Il n'y a rien de + précieux

 

qu'un geste (humain) traduit en vibrations

Pour le compositeur, il s'agit bien de ça : écrire par des signes la gestualité instrumentale : le mouvement du corps qui se traduit en vibrations audibles. Les outils qui nous ont été légués, qui ont été construit pour l'écriture du rythme ont une base quantitative simple de calcul : la mesure. Des valeurs de durée, à l'allure jusqu'aux mesures, tout est basé sur la figuration mécanique du rythme et qui dans les machines de séquençage informatique sont basées sur l'horloge atomique qui divise le temps astronomique. Bien que le pas des séquenceurs numériques va jusqu'à 960 valeurs par pulsation (qui pour la noire à 60 bpm équivaut à 1/960 de secondes : au-delà de 1/20 de secondes on perçoit un son continu), la manière d'aborder le rythme en musique reste sur des valeurs simples de figuration. On part d'un rythme régulier (de largo à prestissimo) : la pulsation qui répète la même valeur (qu'illustre par exemple le kick de la techno). Est-ce suffisant ? Il s'agit bien de ça : créer la sensation de la pulsation sans battre la pulsation elle-même, bien que la musique occidentale (européenne) savante à partir du sérialisme considère la musique pulsante comme « vulgaire » (Stockhausen parlait de musique bégayante !). Aujourd'hui, nous nous divisons plus en camps pulsant et non pulsant, mais on dispose d'une palette élargie qui part d'une pulsation franche jusqu'à une pulsation inexistante hors tempo, a tempo (voir les métamorphoses que j'ai écrites dans la musique pour percussions : Quasi Mortral Bedroom en 1987).

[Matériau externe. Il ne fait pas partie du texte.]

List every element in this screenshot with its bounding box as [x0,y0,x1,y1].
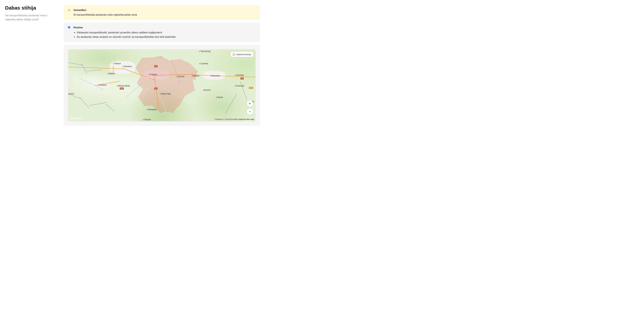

Mais dans l'écriture figurative quantitative du rythme, il y a une complication : celle de compter en jouant qui sont 2 actions antinomiques : quand on joue on ne compte pas et quand on compte on ne joue pas : l'un prend toujours le dessus sur l'autre. La pulsation est d'abord une sensation physique avant d'être une horloge à horaires chiffrés. Et puisque la sensation physique prévaut la visibilité graphique, une partition est toujours en porte-à-faux qu'on doit adapter au contexte musical (une partie de l'interprétation). La limite même de l'écriture de la musique réside dans son écriture. Le contexte musical réalise la musique et la partition (si nécessaire) s'adapte à ce contexte ou demeure injouable ou le contexte est inapproprié. L'une et l'autre s'ajustent toujours pour que la musique soit réalisée.

On considère le rythme avoir 2 sources : l'une pour danser et l'autre pour le chant à écouter. Dans le chant les durées s'additionnent à la suite sans battue nécessaire, par contre pour danser il faut une allure (vitesse) marquée par une pulsation. De chaque danse il existe son propre rythme qui guide les pas et les mouvements du corps à réaliser. Le rythme dans le cas de la danse est répétitif pour que la danse ne le soit pas : la danse est soliste sur le rythme pulsatoire qui l'accompagne. Dans la théorie musicale mathématisée (Xenakis, Riotte), le rythme de la danse est dit « géométrique », car il divise un temps (durée + pulsation) donné, et le rythme du chant est dit « arithmétique », car il additionne les valeurs de durée. L'opération géométrique est la multiplication (division avec l'inverse) et l'opération arithmétique est l'addition (soustraction avec les nombres négatifs). Dans la théorie des ensembles, les nombres du chant sont des entiers relatifs de l'ensemble Z (pour l'ensemble N ce ne sont que les entiers positifs) et les nombres de la danse sont des nombres rationnels de l'ensemble Q (résultat des fractions, les nombres de l'ensemble R sont irrationnels).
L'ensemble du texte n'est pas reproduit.